(Records from a collection)
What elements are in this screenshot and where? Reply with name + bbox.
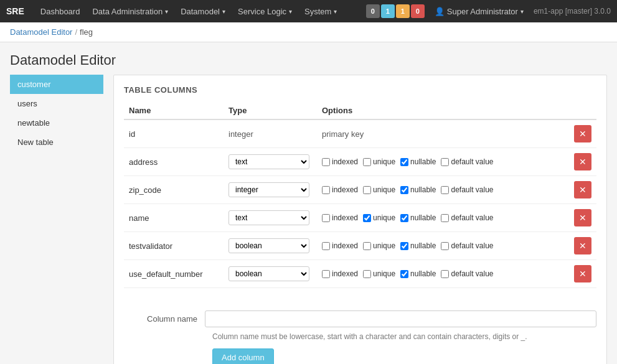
checkbox-nullable[interactable] bbox=[400, 270, 408, 278]
add-column-form: Column name Column name must be lowercas… bbox=[124, 301, 596, 364]
col-header-options: Options bbox=[317, 102, 569, 119]
option-indexed[interactable]: indexed bbox=[322, 269, 358, 278]
chevron-down-icon: ▾ bbox=[289, 8, 292, 15]
column-name-row: Column name bbox=[124, 310, 596, 327]
option-nullable[interactable]: nullable bbox=[400, 241, 436, 250]
checkbox-indexed[interactable] bbox=[322, 214, 330, 222]
nav-badges: 0 1 1 0 bbox=[366, 4, 425, 18]
checkbox-default_value[interactable] bbox=[441, 270, 449, 278]
nav-user[interactable]: 👤 Super Administrator ▾ bbox=[430, 7, 529, 16]
option-indexed[interactable]: indexed bbox=[322, 213, 358, 222]
badge-1[interactable]: 1 bbox=[381, 4, 395, 18]
checkbox-unique[interactable] bbox=[363, 270, 371, 278]
table-row: use_default_numbertextintegerbooleanfloa… bbox=[124, 260, 596, 288]
type-select[interactable]: textintegerbooleanfloatdatedatetime bbox=[228, 182, 309, 197]
nav-service-logic[interactable]: Service Logic ▾ bbox=[232, 0, 298, 22]
row-type[interactable]: textintegerbooleanfloatdatedatetime bbox=[224, 260, 317, 288]
page-title: Datamodel Editor bbox=[0, 42, 617, 75]
row-type[interactable]: textintegerbooleanfloatdatedatetime bbox=[224, 204, 317, 232]
checkbox-nullable[interactable] bbox=[400, 214, 408, 222]
row-options: indexed unique nullable default value bbox=[317, 232, 569, 260]
user-icon: 👤 bbox=[435, 7, 445, 16]
option-default_value[interactable]: default value bbox=[441, 269, 493, 278]
columns-table: Name Type Options idintegerprimary key✕a… bbox=[124, 102, 596, 288]
col-header-action bbox=[569, 102, 596, 119]
option-indexed[interactable]: indexed bbox=[322, 185, 358, 194]
checkbox-default_value[interactable] bbox=[441, 158, 449, 166]
option-unique[interactable]: unique bbox=[363, 269, 395, 278]
chevron-down-icon: ▾ bbox=[334, 8, 337, 15]
checkbox-nullable[interactable] bbox=[400, 242, 408, 250]
row-options: indexed unique nullable default value bbox=[317, 204, 569, 232]
nav-data-administration[interactable]: Data Administration ▾ bbox=[86, 0, 174, 22]
checkbox-indexed[interactable] bbox=[322, 270, 330, 278]
type-select[interactable]: textintegerbooleanfloatdatedatetime bbox=[228, 266, 309, 281]
checkbox-unique[interactable] bbox=[363, 158, 371, 166]
nav-datamodel[interactable]: Datamodel ▾ bbox=[174, 0, 232, 22]
row-type[interactable]: textintegerbooleanfloatdatedatetime bbox=[224, 148, 317, 176]
add-column-button[interactable]: Add column bbox=[212, 348, 274, 364]
sidebar-item-new-table[interactable]: New table bbox=[10, 133, 103, 152]
delete-row-button[interactable]: ✕ bbox=[574, 265, 591, 282]
sidebar-item-customer[interactable]: customer bbox=[10, 75, 103, 94]
chevron-down-icon: ▾ bbox=[165, 8, 168, 15]
delete-row-button[interactable]: ✕ bbox=[574, 209, 591, 226]
table-row: idintegerprimary key✕ bbox=[124, 119, 596, 148]
row-name: name bbox=[124, 204, 224, 232]
option-nullable[interactable]: nullable bbox=[400, 269, 436, 278]
checkbox-unique[interactable] bbox=[363, 214, 371, 222]
option-indexed[interactable]: indexed bbox=[322, 157, 358, 166]
option-unique[interactable]: unique bbox=[363, 157, 395, 166]
nav-system[interactable]: System ▾ bbox=[298, 0, 343, 22]
checkbox-indexed[interactable] bbox=[322, 242, 330, 250]
row-action: ✕ bbox=[569, 204, 596, 232]
badge-2[interactable]: 1 bbox=[396, 4, 410, 18]
row-action: ✕ bbox=[569, 176, 596, 204]
delete-row-button[interactable]: ✕ bbox=[574, 237, 591, 254]
checkbox-default_value[interactable] bbox=[441, 242, 449, 250]
checkbox-default_value[interactable] bbox=[441, 214, 449, 222]
primary-key-label: primary key bbox=[322, 129, 364, 139]
type-select[interactable]: textintegerbooleanfloatdatedatetime bbox=[228, 154, 309, 169]
checkbox-nullable[interactable] bbox=[400, 186, 408, 194]
row-type[interactable]: textintegerbooleanfloatdatedatetime bbox=[224, 232, 317, 260]
type-select[interactable]: textintegerbooleanfloatdatedatetime bbox=[228, 210, 309, 225]
row-type[interactable]: textintegerbooleanfloatdatedatetime bbox=[224, 176, 317, 204]
option-default_value[interactable]: default value bbox=[441, 241, 493, 250]
option-unique[interactable]: unique bbox=[363, 241, 395, 250]
breadcrumb-link[interactable]: Datamodel Editor bbox=[10, 27, 72, 37]
checkbox-unique[interactable] bbox=[363, 186, 371, 194]
option-nullable[interactable]: nullable bbox=[400, 213, 436, 222]
sidebar-item-users[interactable]: users bbox=[10, 94, 103, 113]
checkbox-indexed[interactable] bbox=[322, 186, 330, 194]
chevron-down-icon: ▾ bbox=[222, 8, 225, 15]
content-area: customer users newtable New table TABLE … bbox=[0, 75, 617, 364]
delete-row-button[interactable]: ✕ bbox=[574, 181, 591, 198]
type-select[interactable]: textintegerbooleanfloatdatedatetime bbox=[228, 238, 309, 253]
option-unique[interactable]: unique bbox=[363, 213, 395, 222]
delete-row-button[interactable]: ✕ bbox=[574, 153, 591, 170]
breadcrumb-current: fleg bbox=[80, 27, 93, 37]
badge-3[interactable]: 0 bbox=[411, 4, 425, 18]
option-nullable[interactable]: nullable bbox=[400, 185, 436, 194]
column-name-input[interactable] bbox=[205, 310, 596, 327]
col-header-name: Name bbox=[124, 102, 224, 119]
checkbox-nullable[interactable] bbox=[400, 158, 408, 166]
sidebar-item-newtable[interactable]: newtable bbox=[10, 113, 103, 133]
delete-row-button[interactable]: ✕ bbox=[574, 125, 591, 142]
nav-dashboard[interactable]: Dashboard bbox=[34, 0, 87, 22]
badge-0[interactable]: 0 bbox=[366, 4, 380, 18]
checkbox-default_value[interactable] bbox=[441, 186, 449, 194]
checkbox-unique[interactable] bbox=[363, 242, 371, 250]
row-type: integer bbox=[224, 119, 317, 148]
option-indexed[interactable]: indexed bbox=[322, 241, 358, 250]
option-default_value[interactable]: default value bbox=[441, 185, 493, 194]
breadcrumb: Datamodel Editor / fleg bbox=[0, 22, 617, 42]
checkbox-indexed[interactable] bbox=[322, 158, 330, 166]
row-options: indexed unique nullable default value bbox=[317, 148, 569, 176]
option-default_value[interactable]: default value bbox=[441, 213, 493, 222]
option-nullable[interactable]: nullable bbox=[400, 157, 436, 166]
option-default_value[interactable]: default value bbox=[441, 157, 493, 166]
option-unique[interactable]: unique bbox=[363, 185, 395, 194]
row-name: use_default_number bbox=[124, 260, 224, 288]
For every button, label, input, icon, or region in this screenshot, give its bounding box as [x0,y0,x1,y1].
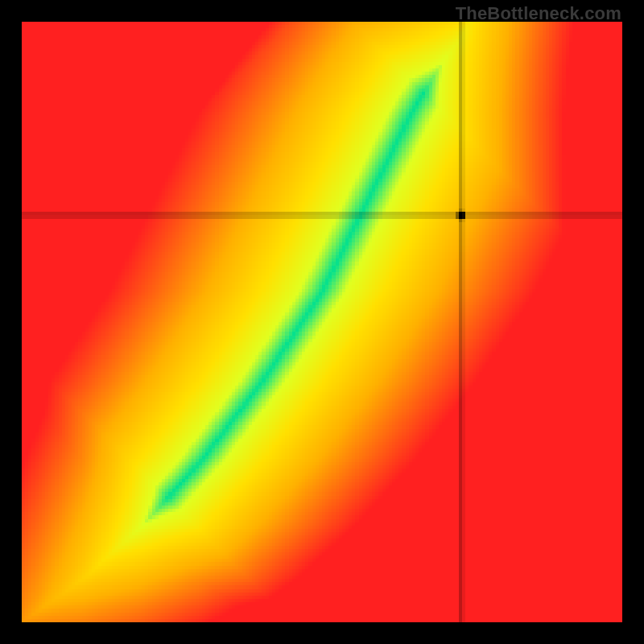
watermark-text: TheBottleneck.com [456,3,621,24]
chart-frame: TheBottleneck.com [0,0,644,644]
bottleneck-heatmap [22,22,622,622]
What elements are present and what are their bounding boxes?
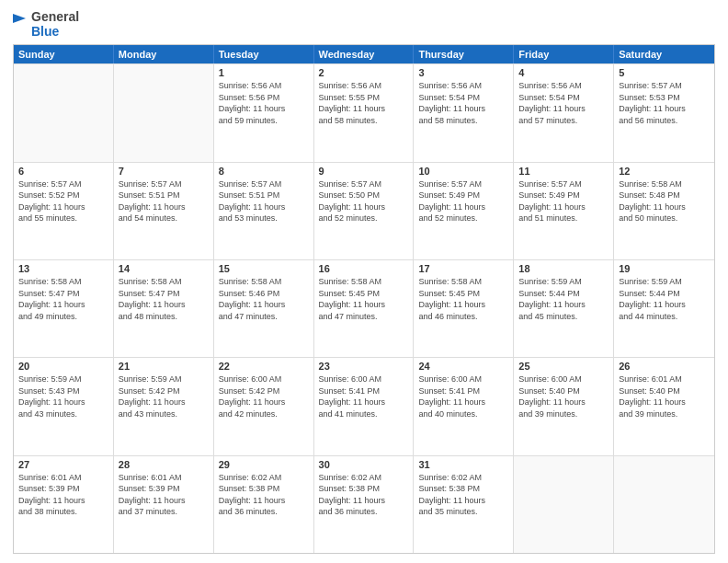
logo-general-label: General [31, 9, 79, 24]
calendar-cell [514, 456, 614, 553]
cell-info: Sunrise: 5:58 AM Sunset: 5:45 PM Dayligh… [418, 276, 508, 322]
cell-day-number: 16 [319, 263, 409, 274]
cell-info: Sunrise: 6:00 AM Sunset: 5:42 PM Dayligh… [219, 373, 309, 419]
cell-info: Sunrise: 5:58 AM Sunset: 5:48 PM Dayligh… [619, 178, 710, 224]
calendar-cell: 3Sunrise: 5:56 AM Sunset: 5:54 PM Daylig… [414, 64, 514, 161]
cell-day-number: 18 [518, 263, 609, 274]
cell-info: Sunrise: 5:57 AM Sunset: 5:50 PM Dayligh… [319, 178, 409, 224]
cell-info: Sunrise: 6:00 AM Sunset: 5:41 PM Dayligh… [418, 373, 508, 419]
cell-day-number: 8 [219, 166, 309, 177]
calendar-body: 1Sunrise: 5:56 AM Sunset: 5:56 PM Daylig… [14, 63, 714, 553]
calendar-cell: 28Sunrise: 6:01 AM Sunset: 5:39 PM Dayli… [114, 456, 214, 553]
calendar-cell: 13Sunrise: 5:58 AM Sunset: 5:47 PM Dayli… [14, 260, 114, 357]
calendar-cell: 23Sunrise: 6:00 AM Sunset: 5:41 PM Dayli… [314, 358, 415, 454]
cell-day-number: 6 [18, 166, 108, 177]
cell-info: Sunrise: 5:57 AM Sunset: 5:52 PM Dayligh… [18, 178, 108, 224]
cell-info: Sunrise: 6:02 AM Sunset: 5:38 PM Dayligh… [319, 472, 409, 518]
cell-info: Sunrise: 5:57 AM Sunset: 5:49 PM Dayligh… [418, 178, 508, 224]
cell-info: Sunrise: 5:58 AM Sunset: 5:47 PM Dayligh… [18, 276, 108, 322]
calendar-cell: 14Sunrise: 5:58 AM Sunset: 5:47 PM Dayli… [114, 260, 214, 357]
cell-day-number: 22 [219, 361, 309, 372]
cell-day-number: 31 [418, 459, 508, 470]
calendar-cell: 16Sunrise: 5:58 AM Sunset: 5:45 PM Dayli… [314, 260, 415, 357]
cell-info: Sunrise: 6:01 AM Sunset: 5:40 PM Dayligh… [619, 373, 710, 419]
cell-day-number: 7 [119, 166, 209, 177]
calendar-cell: 24Sunrise: 6:00 AM Sunset: 5:41 PM Dayli… [414, 358, 514, 454]
cell-day-number: 21 [119, 361, 209, 372]
cell-info: Sunrise: 6:02 AM Sunset: 5:38 PM Dayligh… [219, 472, 309, 518]
cell-day-number: 5 [619, 67, 710, 78]
cell-info: Sunrise: 5:57 AM Sunset: 5:51 PM Dayligh… [219, 178, 309, 224]
cell-day-number: 19 [619, 263, 710, 274]
cell-info: Sunrise: 5:56 AM Sunset: 5:55 PM Dayligh… [319, 80, 409, 126]
cell-day-number: 23 [319, 361, 409, 372]
cell-day-number: 13 [18, 263, 108, 274]
cell-info: Sunrise: 5:59 AM Sunset: 5:44 PM Dayligh… [518, 276, 609, 322]
calendar-cell: 27Sunrise: 6:01 AM Sunset: 5:39 PM Dayli… [14, 456, 114, 553]
weekday-header-saturday: Saturday [614, 45, 714, 63]
cell-day-number: 24 [418, 361, 508, 372]
calendar-cell: 26Sunrise: 6:01 AM Sunset: 5:40 PM Dayli… [614, 358, 714, 454]
cell-info: Sunrise: 6:00 AM Sunset: 5:40 PM Dayligh… [518, 373, 609, 419]
weekday-header-tuesday: Tuesday [214, 45, 314, 63]
cell-info: Sunrise: 5:57 AM Sunset: 5:49 PM Dayligh… [518, 178, 609, 224]
calendar-cell [614, 456, 714, 553]
cell-day-number: 3 [418, 67, 508, 78]
cell-info: Sunrise: 5:58 AM Sunset: 5:47 PM Dayligh… [119, 276, 209, 322]
calendar-row-4: 20Sunrise: 5:59 AM Sunset: 5:43 PM Dayli… [14, 357, 714, 454]
cell-day-number: 26 [619, 361, 710, 372]
calendar-row-1: 1Sunrise: 5:56 AM Sunset: 5:56 PM Daylig… [14, 63, 714, 161]
calendar-cell: 1Sunrise: 5:56 AM Sunset: 5:56 PM Daylig… [214, 64, 314, 161]
cell-day-number: 14 [119, 263, 209, 274]
calendar-cell: 15Sunrise: 5:58 AM Sunset: 5:46 PM Dayli… [214, 260, 314, 357]
cell-info: Sunrise: 5:59 AM Sunset: 5:44 PM Dayligh… [619, 276, 710, 322]
calendar-cell: 22Sunrise: 6:00 AM Sunset: 5:42 PM Dayli… [214, 358, 314, 454]
header: GeneralBlue [13, 9, 715, 39]
cell-day-number: 11 [518, 166, 609, 177]
cell-day-number: 4 [518, 67, 609, 78]
cell-info: Sunrise: 5:56 AM Sunset: 5:56 PM Dayligh… [219, 80, 309, 126]
logo: GeneralBlue [13, 9, 79, 39]
cell-day-number: 28 [119, 459, 209, 470]
cell-info: Sunrise: 6:02 AM Sunset: 5:38 PM Dayligh… [418, 472, 508, 518]
calendar-cell: 17Sunrise: 5:58 AM Sunset: 5:45 PM Dayli… [414, 260, 514, 357]
cell-day-number: 1 [219, 67, 309, 78]
calendar: SundayMondayTuesdayWednesdayThursdayFrid… [13, 44, 715, 554]
cell-day-number: 30 [319, 459, 409, 470]
weekday-header-monday: Monday [114, 45, 214, 63]
calendar-cell: 25Sunrise: 6:00 AM Sunset: 5:40 PM Dayli… [514, 358, 614, 454]
calendar-cell: 9Sunrise: 5:57 AM Sunset: 5:50 PM Daylig… [314, 163, 415, 259]
calendar-cell: 10Sunrise: 5:57 AM Sunset: 5:49 PM Dayli… [414, 163, 514, 259]
calendar-cell: 8Sunrise: 5:57 AM Sunset: 5:51 PM Daylig… [214, 163, 314, 259]
page: GeneralBlue SundayMondayTuesdayWednesday… [0, 0, 728, 563]
cell-info: Sunrise: 6:01 AM Sunset: 5:39 PM Dayligh… [18, 472, 108, 518]
weekday-header-wednesday: Wednesday [314, 45, 415, 63]
cell-info: Sunrise: 5:57 AM Sunset: 5:51 PM Dayligh… [119, 178, 209, 224]
calendar-row-5: 27Sunrise: 6:01 AM Sunset: 5:39 PM Dayli… [14, 455, 714, 553]
cell-day-number: 2 [319, 67, 409, 78]
cell-info: Sunrise: 5:56 AM Sunset: 5:54 PM Dayligh… [518, 80, 609, 126]
calendar-cell: 19Sunrise: 5:59 AM Sunset: 5:44 PM Dayli… [614, 260, 714, 357]
cell-info: Sunrise: 5:57 AM Sunset: 5:53 PM Dayligh… [619, 80, 710, 126]
svg-marker-0 [13, 14, 26, 23]
logo-blue-label: Blue [31, 24, 79, 39]
cell-info: Sunrise: 6:01 AM Sunset: 5:39 PM Dayligh… [119, 472, 209, 518]
calendar-cell [14, 64, 114, 161]
cell-day-number: 27 [18, 459, 108, 470]
cell-day-number: 9 [319, 166, 409, 177]
calendar-cell [114, 64, 214, 161]
calendar-row-2: 6Sunrise: 5:57 AM Sunset: 5:52 PM Daylig… [14, 162, 714, 259]
calendar-cell: 21Sunrise: 5:59 AM Sunset: 5:42 PM Dayli… [114, 358, 214, 454]
calendar-cell: 12Sunrise: 5:58 AM Sunset: 5:48 PM Dayli… [614, 163, 714, 259]
weekday-header-friday: Friday [514, 45, 614, 63]
calendar-cell: 18Sunrise: 5:59 AM Sunset: 5:44 PM Dayli… [514, 260, 614, 357]
weekday-header-thursday: Thursday [414, 45, 514, 63]
logo-bird-icon [13, 14, 29, 34]
calendar-cell: 31Sunrise: 6:02 AM Sunset: 5:38 PM Dayli… [414, 456, 514, 553]
calendar-cell: 11Sunrise: 5:57 AM Sunset: 5:49 PM Dayli… [514, 163, 614, 259]
cell-day-number: 20 [18, 361, 108, 372]
cell-info: Sunrise: 5:59 AM Sunset: 5:43 PM Dayligh… [18, 373, 108, 419]
calendar-cell: 30Sunrise: 6:02 AM Sunset: 5:38 PM Dayli… [314, 456, 415, 553]
cell-info: Sunrise: 5:59 AM Sunset: 5:42 PM Dayligh… [119, 373, 209, 419]
cell-info: Sunrise: 5:58 AM Sunset: 5:46 PM Dayligh… [219, 276, 309, 322]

**Task objective**
Copy each line above that has the word "bounding".

**Answer for the task**
For every button, label, input, icon, or region in this screenshot, give its bounding box as [x0,y0,x1,y1].
What elements are present and what are their bounding boxes?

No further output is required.